Another common metric used by many services is the uptime ratio. This is the time for which system was up divided by the total time ( uptime in addition to downtime ). This metric is better than count as it is measuring the customer impact in terms of time. This metric though, also has similar problems as the count metric to detect the customer perceived availability. The time metrics are generally tracked to alarm only after a certain time threshold i.e. if the error stays for a certain duration. This goes against the tenet that availability metric should be proportional to the impact customer is experiencing. This is because if the threshold is not hit, customers are still impacted but the availability metric will not track it correctly.

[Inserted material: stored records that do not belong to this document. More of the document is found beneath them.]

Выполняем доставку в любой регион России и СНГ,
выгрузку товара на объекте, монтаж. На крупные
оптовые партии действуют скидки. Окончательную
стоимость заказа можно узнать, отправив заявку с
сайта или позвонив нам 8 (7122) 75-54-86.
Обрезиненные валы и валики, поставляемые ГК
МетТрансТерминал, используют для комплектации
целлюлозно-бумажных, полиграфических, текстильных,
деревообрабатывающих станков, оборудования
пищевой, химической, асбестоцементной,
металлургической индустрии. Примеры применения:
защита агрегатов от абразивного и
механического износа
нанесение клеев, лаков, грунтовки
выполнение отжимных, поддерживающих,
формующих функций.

Availability in the cloud services are tracked at a global level. This also has a problem, because outages are generally local. Just like nature has built some parts of human body as redundant, some crucial parts of the distributed systems are built with redundancy as well. These redundancies help in improving the availability e.g. in a distributed database, there are generally multiple replicas. In case one of the replica is down, another replica is quickly built up and traffic is routed away from the replica that went down. Similarly in case of cross region replicated systems, during region outages, traffic is routed away from the region that went down and all traffic is served from the second region.

To avoid the problems with the common approaches. We track the uptime ratio at a user level. In case a user is going down, the uptime and downtime of the specific user are tracked. To measure the user uptime ratio, all the user uptimes are summed up and divided with the sum of all the users uptime + downtime.

So what is the uptime? What is the downtime? How do we measure it? We have learnt having the uptime and downtime as threshold is not a good idea. Instead of measuring the uptime or downtime as a threshold, we measure the uptime by looking at user requests. In case a request is served to the customer, the system is up until there is a reason to believe that the system is down. Similar to this, once the system gets a failed request the system is considered down until there is contradictory data about the system being down. This is what is used to measure the uptime and downtime. You must be wondering, if a system went down and the user did not make any request, will this not be misleading as well? To solve this problem, system also keeps track of inactive time so that it can be removed from the calculation.

Another question that I mentioned in the beginning was around, whether it makes sense to have the metric at quarterly level or monthly level? Even if we use the user uptime metric, in case there are problem with the system for long duration cycles. Longer the duration, less meaningful the metric becomes. The short outages might be lost in the forest of metrics at the month level. To solve this problem, if we make the user up time windowed, it will give us a better understanding of customer impact.  Windowed uptimes are then analyzed to find out the worst window that exists. The process is repeated with a bigger window sizes. The short windows exposes short outages and large windows expose large outages.

To summarize, a good availability metric should be meaningful, proportional, and actionable. and quite often missed point about metrics. I have been lucky to be working at some of the most advanced and scalable services in my career. I have learnt from stupid mistakes such as cost of data accumulation over time and the impact of emitting metrics on every request and its performance impact. Meaningful metrics are the ones that capture the exact user experience. A proportional metric is one in which change in metric shows the right impact on the user experience. The actionable metric helps the owners of the system to identify the root cause and why the user experience is impacted so that a remedial action can be taken.